We are quickly informed of the bombers identities, Nine and Twelve (even their names are mysterious and ignite curiousity), and watch on as they plot their attacks while immersing, or rather hiding, themselves within the general population by enrolling into a normal, typical Tokyo high school. It is here that they meet their accomplice, Lisa, a timid and broken girl, bullied by both her peers and even her own mother.
The characters of Terror in Resonance are brilliant in their own way. Each with different personalities, back stories and identities, the three main characters are intriguing. Their dark pasts and interactions with one another is both chilling and thrilling. The addition of semi-retired ex detective Kenjirou Shibazaki, an intelligent problem solver and case-breaker, brings about the interesting concept of a cat and mouse chase, a concept that is rather familiar and similar to that of the widely popular anime, Death Note.
Terror in Resonance’s plot is unique and rather daring.

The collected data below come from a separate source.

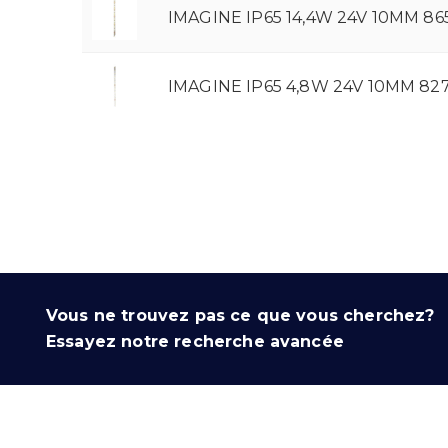
IMAGINE IP65 14,4W 24V 10MM 86
IMAGINE IP65 4,8W 24V 10MM 82
Vous ne trouvez pas ce que vous cherchez?
Essayez notre recherche avancée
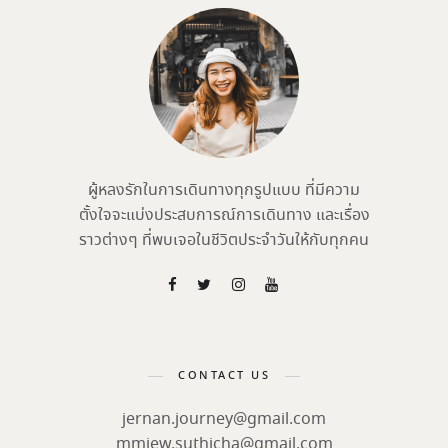
ผู้หลงรักในการเดินทางทุกรูปแบบ ที่มีความ
ตั้งใจจะแบ่งประสบการณ์การเดินทาง และเรื่อง
ราวต่างๆ ที่พบเจอในชีวิตประจำวันให้กับทุกคน
CONTACT US
jernan.journey@gmail.com
mmiew.suthicha@gmail.com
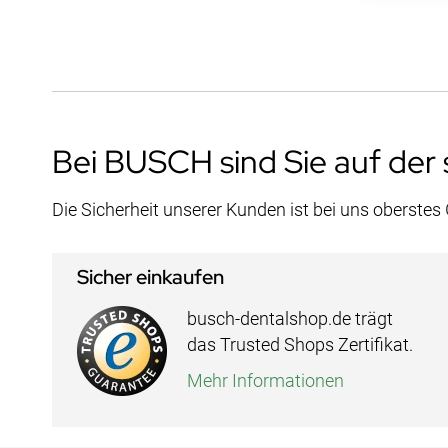
Bei BUSCH sind Sie auf der 
Die Sicherheit unserer Kunden ist bei uns oberstes
Sicher einkaufen
busch-dentalshop.de trägt
das Trusted Shops Zertifikat.
Mehr Informationen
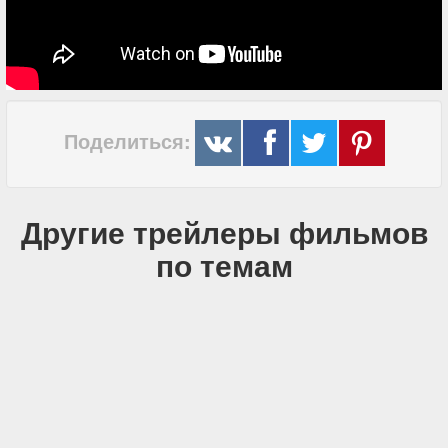
Поделиться:
Другие трейлеры фильмов
по темам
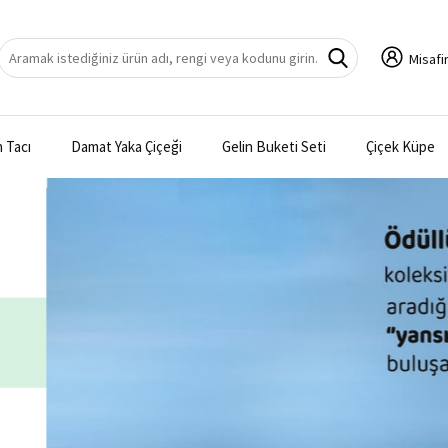
Misafir
n Tacı
Damat Yaka Çiçeği
Gelin Buketi Seti
Çiçek Küpe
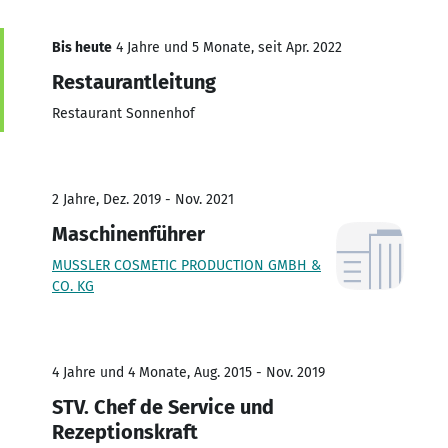
Bis heute
4 Jahre und 5 Monate, seit Apr. 2022
Restaurantleitung
Restaurant Sonnenhof
2 Jahre, Dez. 2019 - Nov. 2021
Maschinenführer
MUSSLER COSMETIC PRODUCTION GMBH &
CO. KG
4 Jahre und 4 Monate, Aug. 2015 - Nov. 2019
STV. Chef de Service und
Rezeptionskraft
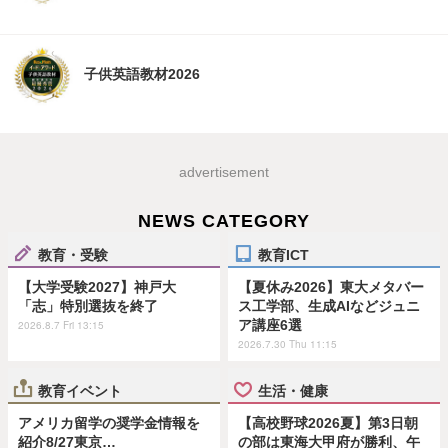
子供英語教材2026
advertisement
NEWS CATEGORY
教育・受験
教育ICT
【大学受験2027】神戸大
【夏休み2026】東大メタバー
「志」特別選抜を終了
ス工学部、生成AIなどジュニ
ア講座6選
2026.8.7 Fri 13:15
2026.7.30 Thu 11:15
教育イベント
生活・健康
アメリカ留学の奨学金情報を
【高校野球2026夏】第3日朝
紹介8/27東京…
の部は東海大甲府が勝利、午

Witnessing terror attacks on some of Tokyo’s skyscrapers brings about the melancholic memories of one of the biggest terror events in history, 9/11. While the story and objectives behind the attacks are different, the main ideals driving Nine and Twelve aren’t difficult to understand. The attacks mark a desperate need for societal change and the attempt of bringing to light a deeply held secret and governmental conspiracy from a broken past, all the while keeping innocent police officers stuck in the middle. What better way to attract public attention than by instilling fear? What I really enjoyed was the way in which Sphinx gave clues through riddles and the intelligent ways Kenjirou solved them. Definitely a nod to Light and L in Death Note, which I can’t tell you enough; I really love.
As with other anime, art style and visuals are important to me personally. The visuals in Terror in Resonance were stunning. Tokyo city looked incredibly vibrant and key locations sparked amazing memories of my very own recent trip to Tokyo. As for character design? It was very much obvious that this was a Japanese animation. The characters didn’t look as realistic as I would have liked, with Twelve having these ridiculously big eyes that gave him a puppy dog eye look constantly; a little weird for someone with rather terrible intentions. Similarly, Lisa’s timid design and wallflower-like look only made her appear to look like more of a gloomy and droopy flower than anything else. As for Nine? His character design was probably the most true to his character; dark, cold and slightly terrifying.
Without giving too much away, I can tell you that Terror In Resonance will shock you and leave you wanting to know more, especially with the hauntingly beautiful soundtrack and poignant motivations driving Nine and Twelve. This is certainly an anime worth watching and sticking with right through to the end. If mysteries, thrillers and gripping storylines are your thing, pick up this anime and give it a shot.